[Excerpted records]
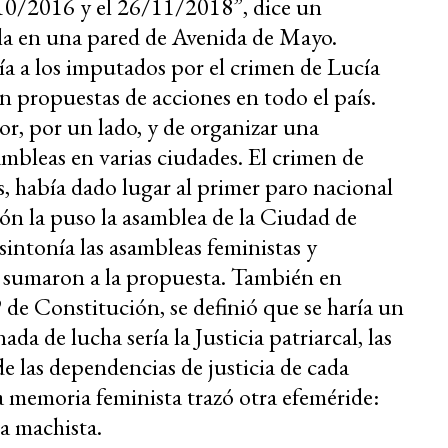
/10/2016 y el 26/11/2018”, dice un
la en una pared de Avenida de Mayo.
ía a los imputados por el crimen de Lucía
n propuestas de acciones en todo el país.
or, por un lado, y de organizar una
sambleas en varias ciudades. El crimen de
, había dado lugar al primer paro nacional
ión la puso la asamblea de la Ciudad de
sintonía las asambleas feministas y
se sumaron a la propuesta. También en
 de Constitución, se definió que se haría un
ada de lucha sería la Justicia patriarcal, las
de las dependencias de justicia de cada
la memoria feminista trazó otra efeméride:
ia machista.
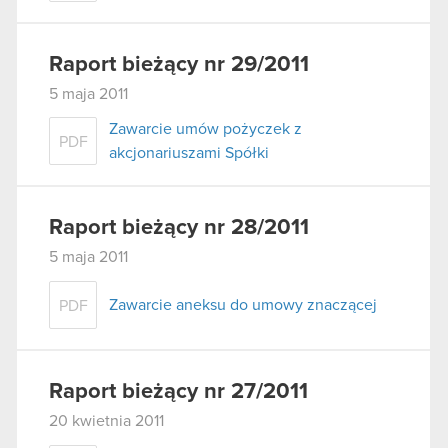
Raport bieżący nr 29/2011
5 maja 2011
Zawarcie umów pożyczek z
PDF
akcjonariuszami Spółki
Raport bieżący nr 28/2011
5 maja 2011
Zawarcie aneksu do umowy znaczącej
PDF
Raport bieżący nr 27/2011
20 kwietnia 2011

[To do] Starting from the records above, filter out all lines except those containing the word "bieżący".

[Response area]
Raport bieżący nr 29/2011
Raport bieżący nr 28/2011
Raport bieżący nr 27/2011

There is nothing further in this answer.